The WebSocket protocol allows for extensions, and with permessage-deflate,

there is an upcoming compression extension for WebSocket.

WebSocket compression compresses the payload of WebSocket messages which can lead to a further reduction of wire level payload by a factor of 2-15x. Here is a good overview article.

WebSocket compression (permessage-deflate) is fully supported by Crossbar.io.

Browser support is coming: Chrome has it since version 32, Firefox will get it.

Activating Compression

Here is how you enable WebSocket compression in Crossbar.io on a WebSocket transport:

{
   "type": "websocket",
   "endpoint": {
      "type": "tcp",
      "port": "9000"
   },
   "url": "ws://localhost:9000",
   "options": {
      "compression": {
         "deflate": {
         }
      }
   }
}

That’s it.

Crossbar.io will now negotiate the permessage-deflate extension with any client connecting during the WebSocket opening handshake.

Compression Options

The compression configuration has a couple of options:

{
   "type": "websocket",
   "endpoint": {
      "type": "tcp",
      "port": "9000"
   },
   "url": "ws://localhost:9000",
   "options": {
      "compression": {
         "deflate": {
            "request_no_context_takeover": true,
            "request_max_window_bits": 12,
            "no_context_takeover": true,
            "max_window_bits": 12,
            "memory_level": 5
         }
      }
   }
}

where

  • request_no_context_takeover: request the client to not takeover compression context from message to message (default: false)

  • request_max_window_bits: request the client to use a maximum compression window size of this many bits.
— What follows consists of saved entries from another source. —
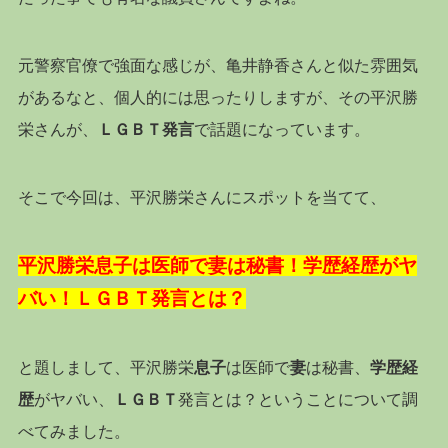
元警察官僚で強面な感じが、亀井静香さんと似た雰囲気
があるなと、個人的には思ったりしますが、その平沢勝
栄さんが、
ＬＧＢＴ発言
で話題になっています。
そこで今回は、平沢勝栄さんにスポットを当てて、
平沢勝栄息子は医師で妻は秘書！学歴経歴がヤ
バい！ＬＧＢＴ発言とは？
と題しまして、平沢勝栄
息子
は医師で
妻
は秘書、
学歴経
歴
がヤバい、
ＬＧＢＴ
発言とは？ということについて調
べてみました。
Permissible values are 8 .. 15 (default: 15)

  • no_context_takeover: while sending, do not takeover compression context from message to message (default: false)

  • max_window_bits: while sending, use a maximum compression window size of this many bits. Permissible values are 8 .. 15 (default: 15)
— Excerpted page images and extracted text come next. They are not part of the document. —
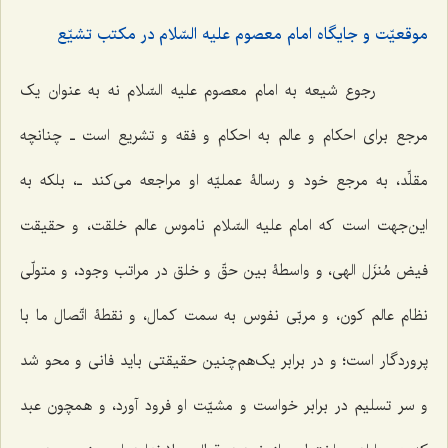
موقعیّت و جایگاه امام معصوم علیه السّلام در مکتب تشیّع
رجوع شیعه به امام معصوم علیه السّلام نه به عنوان یک
مرجع برای احکام و عالم به احکام و فقه و تشریع است‌ ـ چنانچه
مقلِّد، به مرجع خود و رسالۀ عملیّه او مراجعه می‌کند ـ، بلکه به
این‌جهت است که امام علیه السّلام ناموس عالم خلقت، و حقیقت
فیض مُنزَل الهی، و واسطۀ بین حقّ و خلق در مراتب وجود، و متولّی
نظام عالم کون، و مربّی نفوس به سمت کمال، و نقطۀ اتّصال ما با
پروردگار است؛ و در برابر یک‌هم‌چنین حقیقتی باید فانی و محو شد
و سر تسلیم در برابر خواست و مشیّت او فرود آورد، و همچون عبد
  • memory_level: while sending, limit memory consumption to this level. Permissible values are 1 .. 9 (default: 8)

Production Settings

There is no free lunch. In the context of compression, this translates into a tradeoff between wire-level efficiency (size) versus memory consumed and CPU cycles burned.
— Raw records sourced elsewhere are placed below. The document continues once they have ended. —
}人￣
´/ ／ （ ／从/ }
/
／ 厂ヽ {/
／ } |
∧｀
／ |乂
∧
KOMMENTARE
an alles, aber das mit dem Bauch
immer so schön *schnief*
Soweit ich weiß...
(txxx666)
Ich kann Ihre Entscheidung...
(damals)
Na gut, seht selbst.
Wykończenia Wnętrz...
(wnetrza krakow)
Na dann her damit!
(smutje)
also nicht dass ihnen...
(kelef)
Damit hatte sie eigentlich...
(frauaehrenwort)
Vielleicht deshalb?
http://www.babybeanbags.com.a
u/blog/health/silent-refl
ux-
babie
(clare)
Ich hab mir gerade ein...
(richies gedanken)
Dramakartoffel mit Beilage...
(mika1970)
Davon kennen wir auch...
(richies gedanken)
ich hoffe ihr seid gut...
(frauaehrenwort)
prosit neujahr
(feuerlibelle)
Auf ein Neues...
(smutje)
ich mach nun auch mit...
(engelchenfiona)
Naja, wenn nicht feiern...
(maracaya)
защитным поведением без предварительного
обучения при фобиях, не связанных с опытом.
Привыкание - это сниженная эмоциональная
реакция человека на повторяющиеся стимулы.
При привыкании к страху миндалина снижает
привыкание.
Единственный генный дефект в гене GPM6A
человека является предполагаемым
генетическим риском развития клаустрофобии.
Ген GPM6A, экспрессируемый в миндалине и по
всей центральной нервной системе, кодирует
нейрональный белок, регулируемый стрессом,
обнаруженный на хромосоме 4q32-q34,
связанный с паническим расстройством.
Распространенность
With the default settings for compression, each WebSocket connection might additionally consume several hundred kB memory on the server side for keeping compression context etc.

For production, you might want to limit this. Here is what we recommend:

"compression": {
   "deflate": {
      "request_no_context_takeover": false,
      "request_max_window_bits": 11,
      "no_context_takeover": false,
      "max_window_bits": 11,
      "memory_level": 4
   }
}

Note: turning off "context takeover" will severly limit the
usefulness of compression altogether.

Above parameter suggestions are based on expert advice. You can use this tool to test parameter sets yourself.